Low deposit lending halved in October following the introduction of the Reserve Bank's lending limits aimed at curbing house price inflation.
The Reserve Bank controversially imposed the lending limits on October 1, meaning banks can now only make 10 per cent of total mortgage lending to people with deposits of less than 20 per cent. A loan based on a small deposit has a high loan-to-value ratio (LVR).
The lending limits have faced criticism that they are benefiting property investors and pushing first home buyers out of the market.
The Reserve Bank announced today that high-LVR lending fell to 11.7 per cent of total new mortgage lending in October, with exempted lending accounting for an additional 1.1 per cent.
The 10 per cent limit excludes any high LVR loans made under Housing New Zealand's Welcome Home Loans scheme, the refinancing of existing high-LVR loans, bridging finance or the transfer of existing high-LVR loans between properties.
The Reserve Bank announced today that high-LVR lending made up only 12.8 per cent of total mortgage lending in October, down from 25.5 per cent in September and about 30 per cent earlier in the year.
Deputy Governor Grant Spencer said the result showed banks were adjusting to the new policy and were well placed to meet the speed limit.
"The reduction in high-LVR lending will help to reduce the risks of a sharp correction in house prices in an already overvalued housing market.
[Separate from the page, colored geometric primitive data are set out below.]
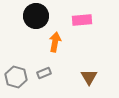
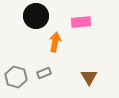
pink rectangle: moved 1 px left, 2 px down
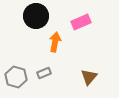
pink rectangle: rotated 18 degrees counterclockwise
brown triangle: rotated 12 degrees clockwise
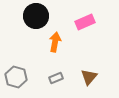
pink rectangle: moved 4 px right
gray rectangle: moved 12 px right, 5 px down
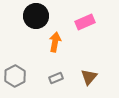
gray hexagon: moved 1 px left, 1 px up; rotated 15 degrees clockwise
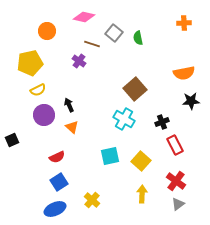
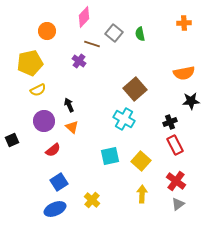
pink diamond: rotated 60 degrees counterclockwise
green semicircle: moved 2 px right, 4 px up
purple circle: moved 6 px down
black cross: moved 8 px right
red semicircle: moved 4 px left, 7 px up; rotated 14 degrees counterclockwise
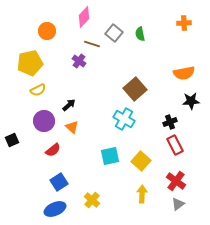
black arrow: rotated 72 degrees clockwise
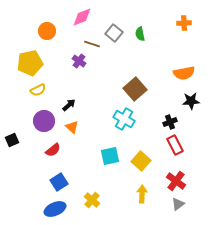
pink diamond: moved 2 px left; rotated 25 degrees clockwise
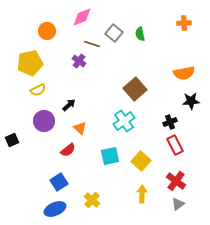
cyan cross: moved 2 px down; rotated 25 degrees clockwise
orange triangle: moved 8 px right, 1 px down
red semicircle: moved 15 px right
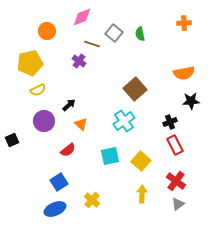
orange triangle: moved 1 px right, 4 px up
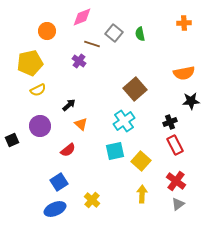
purple circle: moved 4 px left, 5 px down
cyan square: moved 5 px right, 5 px up
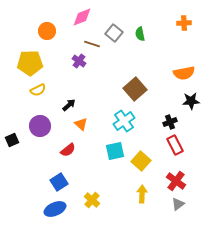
yellow pentagon: rotated 10 degrees clockwise
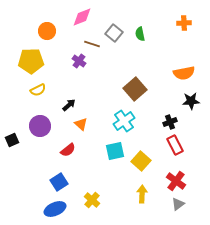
yellow pentagon: moved 1 px right, 2 px up
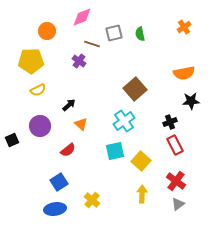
orange cross: moved 4 px down; rotated 32 degrees counterclockwise
gray square: rotated 36 degrees clockwise
blue ellipse: rotated 15 degrees clockwise
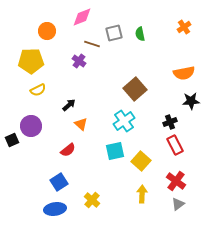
purple circle: moved 9 px left
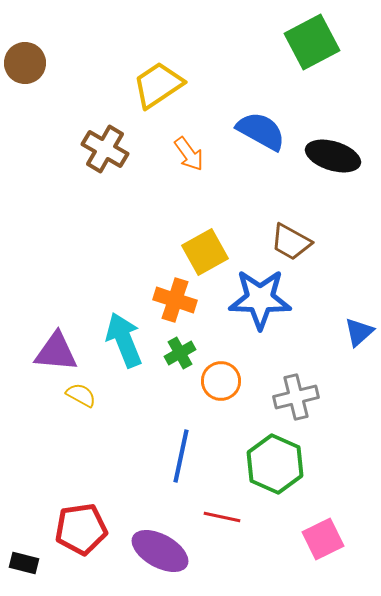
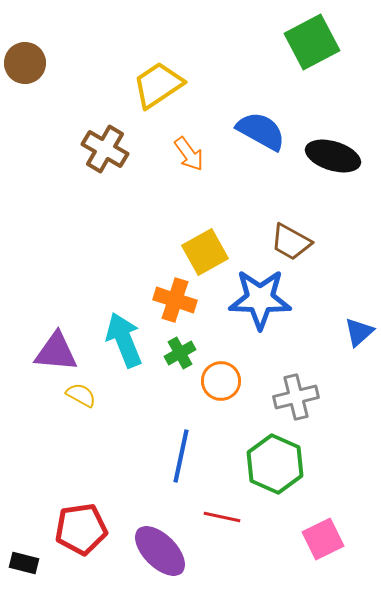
purple ellipse: rotated 16 degrees clockwise
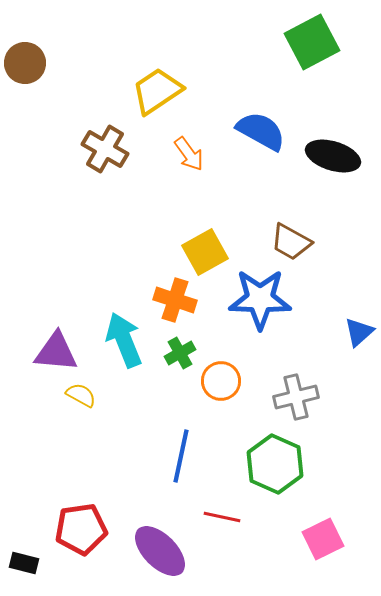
yellow trapezoid: moved 1 px left, 6 px down
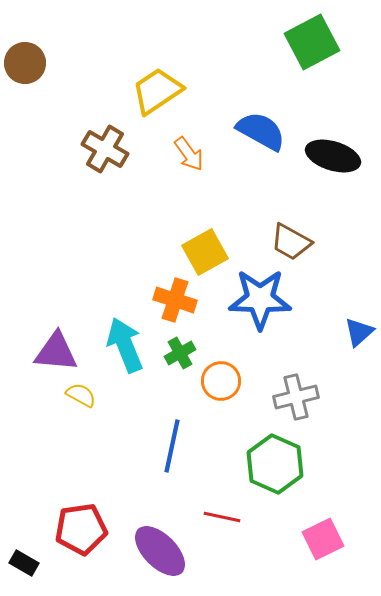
cyan arrow: moved 1 px right, 5 px down
blue line: moved 9 px left, 10 px up
black rectangle: rotated 16 degrees clockwise
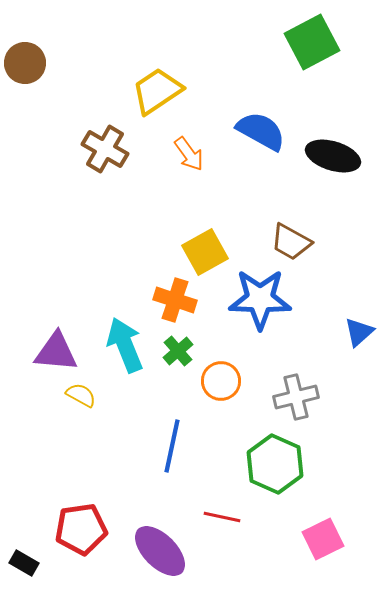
green cross: moved 2 px left, 2 px up; rotated 12 degrees counterclockwise
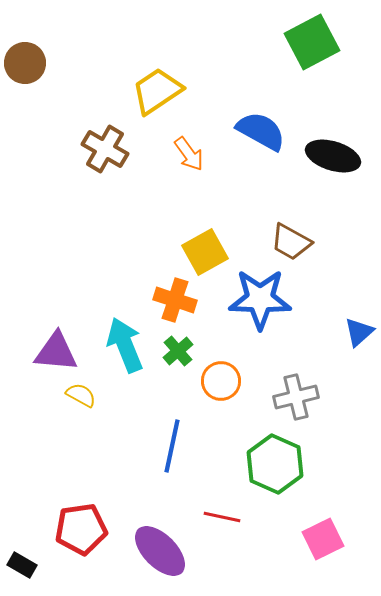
black rectangle: moved 2 px left, 2 px down
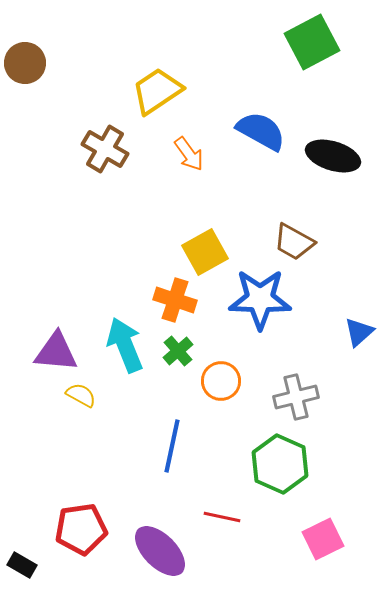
brown trapezoid: moved 3 px right
green hexagon: moved 5 px right
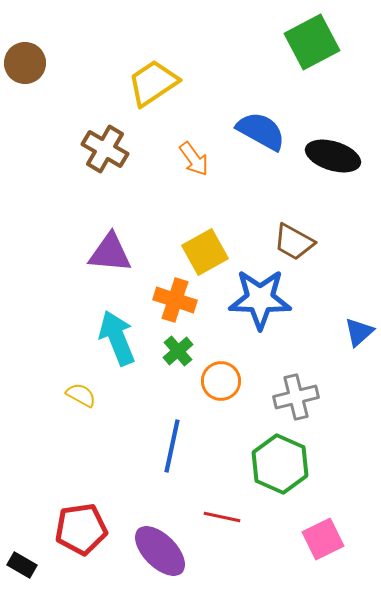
yellow trapezoid: moved 4 px left, 8 px up
orange arrow: moved 5 px right, 5 px down
cyan arrow: moved 8 px left, 7 px up
purple triangle: moved 54 px right, 99 px up
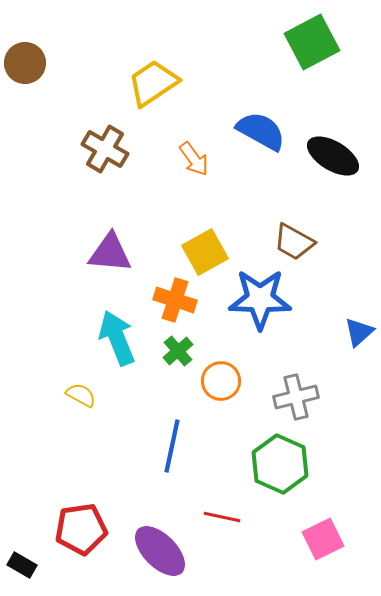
black ellipse: rotated 14 degrees clockwise
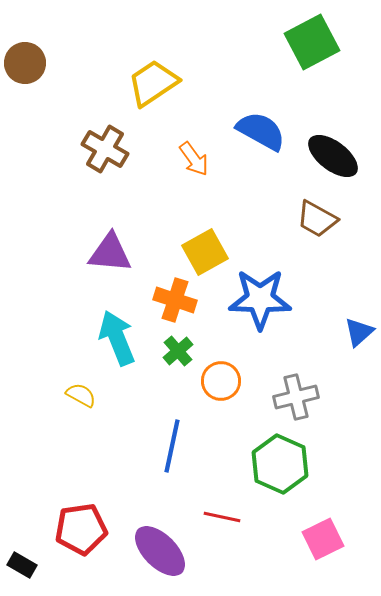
black ellipse: rotated 6 degrees clockwise
brown trapezoid: moved 23 px right, 23 px up
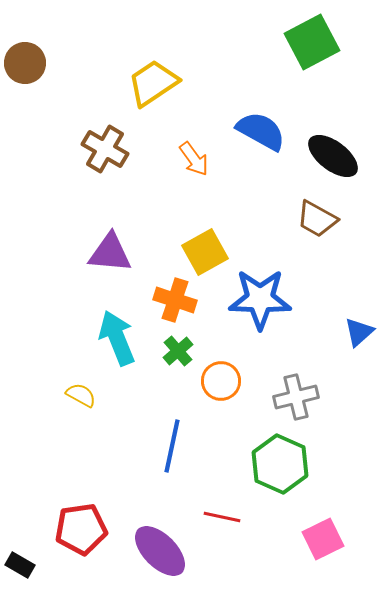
black rectangle: moved 2 px left
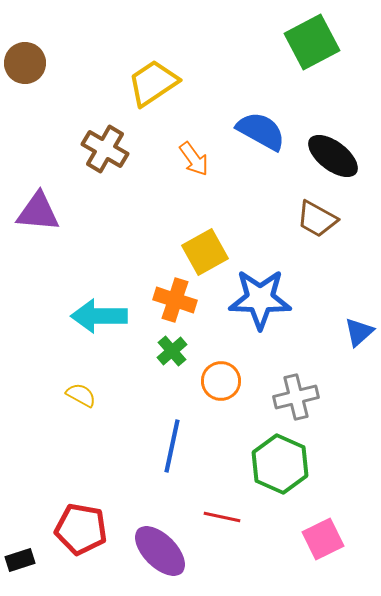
purple triangle: moved 72 px left, 41 px up
cyan arrow: moved 18 px left, 22 px up; rotated 68 degrees counterclockwise
green cross: moved 6 px left
red pentagon: rotated 18 degrees clockwise
black rectangle: moved 5 px up; rotated 48 degrees counterclockwise
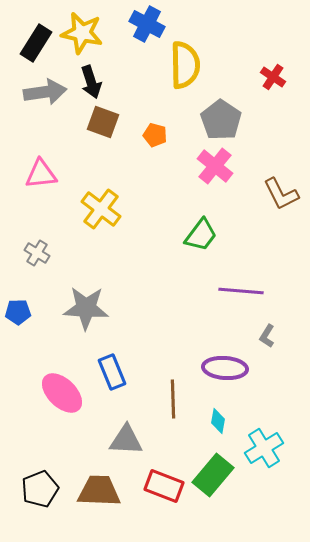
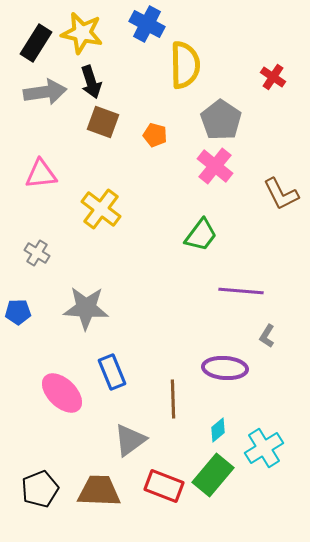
cyan diamond: moved 9 px down; rotated 40 degrees clockwise
gray triangle: moved 4 px right; rotated 39 degrees counterclockwise
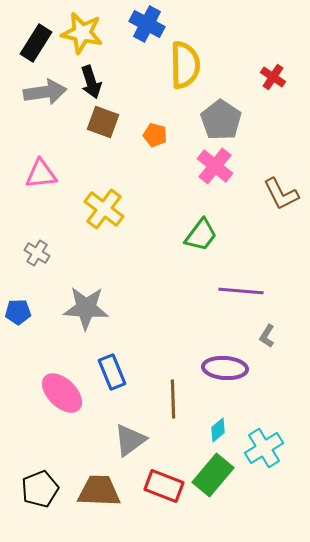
yellow cross: moved 3 px right
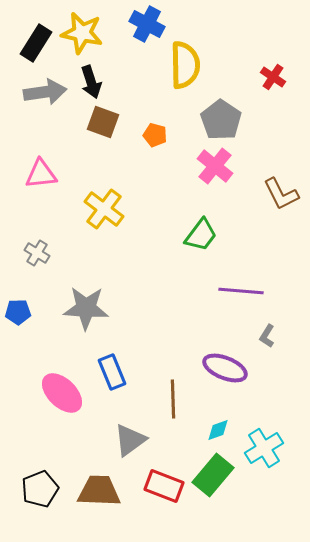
purple ellipse: rotated 18 degrees clockwise
cyan diamond: rotated 20 degrees clockwise
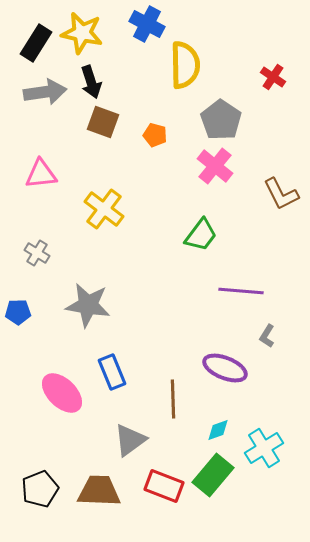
gray star: moved 2 px right, 3 px up; rotated 6 degrees clockwise
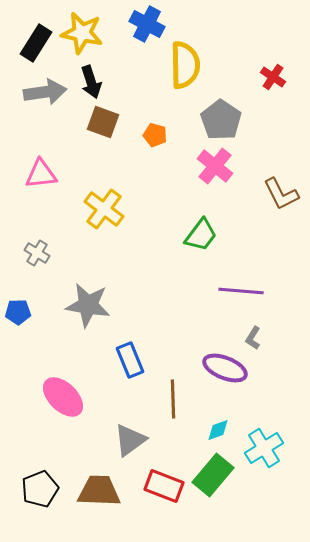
gray L-shape: moved 14 px left, 2 px down
blue rectangle: moved 18 px right, 12 px up
pink ellipse: moved 1 px right, 4 px down
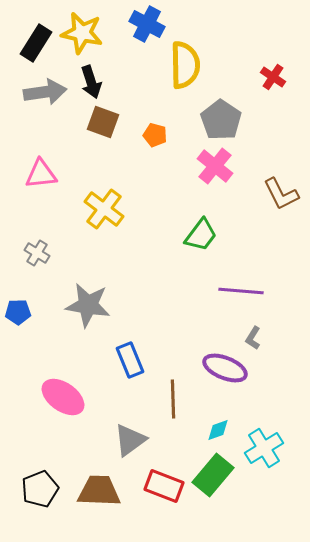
pink ellipse: rotated 9 degrees counterclockwise
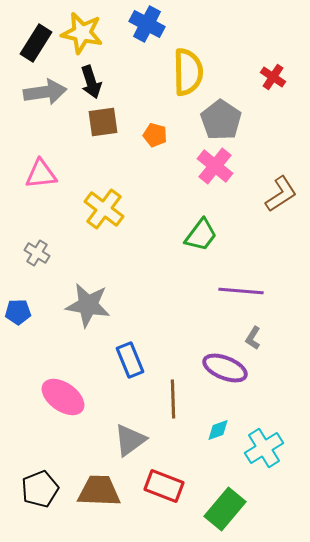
yellow semicircle: moved 3 px right, 7 px down
brown square: rotated 28 degrees counterclockwise
brown L-shape: rotated 96 degrees counterclockwise
green rectangle: moved 12 px right, 34 px down
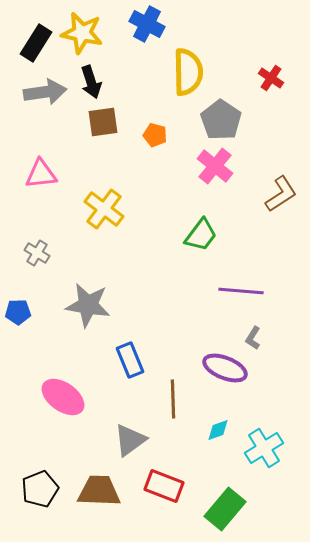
red cross: moved 2 px left, 1 px down
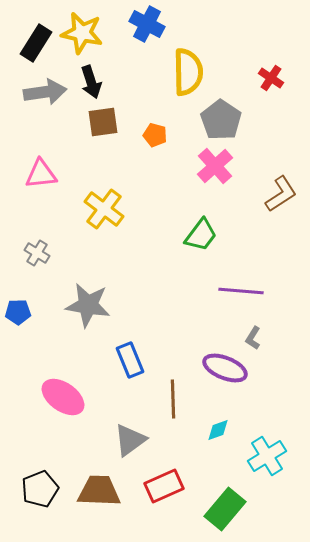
pink cross: rotated 9 degrees clockwise
cyan cross: moved 3 px right, 8 px down
red rectangle: rotated 45 degrees counterclockwise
Such a correction could be damaging for the financial sector and broader economy," he said.
Banks were still currently managing mortgages approved before the limits were imposed, and the share of high-LVR loans was expected to fall further in the coming months as those approvals ran out, he said.
It was still too early to say what effect the limits were having on house prices.
Real estate agents have reported a decline in the number of first home buyers and a rise in investor interest as a result of the limits.